MDC offers ice fishing tips for ponds and small lakes
Arctic blasts have one benefit, a chance to go ice fishing. But the Missouri Department of Conservation (MDC) reminds anglers that safety precautions are in order, and anglers will need to adjust tackle and techniques for the best chance for success.
Bluegill and crappie are popular catches. It’s not unusual for an ice angler to catch a channel catfish or a largemouth bass.
“There’s something fun about pulling a fish through a little hole in the ice with a two-foot rod,” said Tory Mason, MDC fisheries biologist and veteran ice fisherman. “Even six-inch bluegills are fun to catch, and they’re the best eating fish of the year.”

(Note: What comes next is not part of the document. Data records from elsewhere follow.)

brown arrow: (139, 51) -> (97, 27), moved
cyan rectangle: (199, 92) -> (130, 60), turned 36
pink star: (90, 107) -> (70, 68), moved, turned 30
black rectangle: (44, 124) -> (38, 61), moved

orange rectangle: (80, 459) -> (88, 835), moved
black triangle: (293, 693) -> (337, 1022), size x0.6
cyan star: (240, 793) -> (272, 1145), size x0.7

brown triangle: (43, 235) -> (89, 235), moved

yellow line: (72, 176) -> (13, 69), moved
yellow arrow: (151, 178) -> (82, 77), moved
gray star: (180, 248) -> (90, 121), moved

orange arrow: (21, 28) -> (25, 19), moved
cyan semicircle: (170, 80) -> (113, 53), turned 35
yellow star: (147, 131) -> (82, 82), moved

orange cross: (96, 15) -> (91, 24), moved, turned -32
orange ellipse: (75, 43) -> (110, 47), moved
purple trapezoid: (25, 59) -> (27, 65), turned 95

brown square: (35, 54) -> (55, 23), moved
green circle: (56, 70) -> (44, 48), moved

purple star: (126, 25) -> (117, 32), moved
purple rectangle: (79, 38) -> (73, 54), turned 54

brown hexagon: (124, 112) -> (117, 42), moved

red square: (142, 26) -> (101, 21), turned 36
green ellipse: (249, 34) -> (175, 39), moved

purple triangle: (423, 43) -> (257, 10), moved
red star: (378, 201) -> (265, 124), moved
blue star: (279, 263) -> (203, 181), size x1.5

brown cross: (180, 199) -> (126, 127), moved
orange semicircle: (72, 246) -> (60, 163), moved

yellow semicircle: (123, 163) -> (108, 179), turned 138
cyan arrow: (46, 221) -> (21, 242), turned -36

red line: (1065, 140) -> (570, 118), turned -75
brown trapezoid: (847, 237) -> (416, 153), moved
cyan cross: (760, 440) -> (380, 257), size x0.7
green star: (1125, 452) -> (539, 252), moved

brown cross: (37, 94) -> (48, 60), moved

However, anglers will need to adjust techniques. What works in summer won’t be the best approach through ice. Work them slowly, alternate stillness and slow movements.
In winter, a prime food for fish is insects hatching and emerging from mud at the bottom of the pond, Mason said. They also feed on other tiny organisms. Thus, the best lures or baits are small.
Mason prefers small 1/64 ounce jigs tipped with waxworms. Waxworms are quarter-inch long white worms that have a scent, size, and color fish like. He makes sure to cover the hooks or hooks completely with the worms. He likes to fish with short, light rods and reels spooled with 4-pound test line made especially for ice fishing. Check with local bait shops for wax worms, but anglers may need to order them from a bait supplier.
“Tiny things are what they’re looking for,” Mason said.
In a pond or small lake, he drops bait to the bottom, then slowly works it upward in the water column to find a depth where fish are holding. He starts in the deepest part of the pond. But fish will also congregate near structure such as standing trees, weed lines, or brush piles.
“If you know a pond with a brush pile in water six feet deep or deeper, that’s a good place to start,” Mason said. “If it is a farm pond without cover, start in the deepest part of the pond on the bottom.”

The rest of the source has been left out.